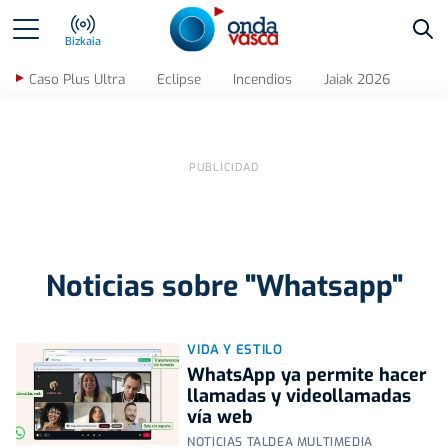
Bus
Bizkaia
Caso Plus Ultra
Eclipse
Incendios
Jaiak 2026
Noticias sobre "Whatsapp"
VIDA Y ESTILO
WhatsApp ya permite hacer
llamadas y videollamadas
vía web
NOTICIAS TALDEA MULTIMEDIA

______

Please retype the records above starting with the line that contains "llamadas y videollamadas" and stopping after the last line, changing nothing.

llamadas y videollamadas
vía web
NOTICIAS TALDEA MULTIMEDIA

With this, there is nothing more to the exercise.